Your answer is every line of the material below in which the string "eines" occurs.

Start of DATASET ENTRIES

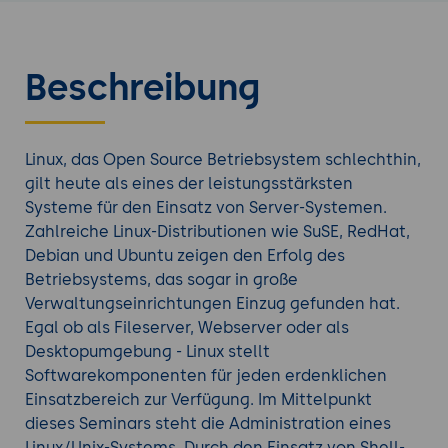
Beschreibung
Linux, das Open Source Betriebsystem schlechthin,
gilt heute als eines der leistungsstärksten
Systeme für den Einsatz von Server-Systemen.
Zahlreiche Linux-Distributionen wie SuSE, RedHat,
Debian und Ubuntu zeigen den Erfolg des
Betriebsystems, das sogar in große
Verwaltungseinrichtungen Einzug gefunden hat.
Egal ob als Fileserver, Webserver oder als
Desktopumgebung - Linux stellt
Softwarekomponenten für jeden erdenklichen
Einsatzbereich zur Verfügung. Im Mittelpunkt
dieses Seminars steht die Administration eines
Linux/Unix-Systems. Durch den Einsatz von Shell-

End of DATASET ENTRIES

SOLVED PROBLEM:
gilt heute als eines der leistungsstärksten
dieses Seminars steht die Administration eines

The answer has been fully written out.